Donor leukocytes within RBC units have been implicated in stimulating alloimmunization, and consequently, the use of leuko-reduced blood has been widely implemented in effort to reduce alloimmunization. Currently, most blood transfused in the USA, in Canada, and in many other developed countries is pre-storage leuko-reduced [23, 28, 33]. In our center, all adult patients were exposed to non-leuko-reduced blood, as universal leuko-reduction has been implemented in Israel since 2004. This might have contributed to our high rates of red cell alloimmunization.

The incidence of alloimmuniuzation was not influenced by patients’ age, gender, ethnicity, duration of transfusion therapy, and cumulative number of blood units transfused, in contrast to what is described in the literature [21, 23, 34], probably due to the limitation of this retrospective observational study of a relatively small cohort size.

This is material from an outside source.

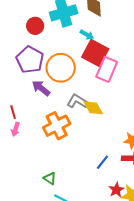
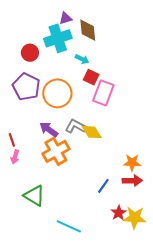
red square: (95, 53) -> (91, 77), size x0.6
purple arrow: (41, 88) -> (49, 130), moved
green triangle: (50, 178) -> (34, 196), moved, size x1.6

In conclusion, we have found a substantially high rate of alloimmunization in adult TD TM patients, which might be attributed to donor/recipient heterogeneity and to multi-transfusions over many years without RBC antigen matching beyond ABO and RhD, and without leuko-reduction. Alloimmunization rate was higher in patients who started transfusion later in life and had been splenectomized. Early diagnosis of TD TM as well as early initiation of blood transfusions, avoidance of splenectomy, and implementation of Cc, Ee, and K antigen matching may reduce the incidence of alloimmunization in TD thalassemia patients.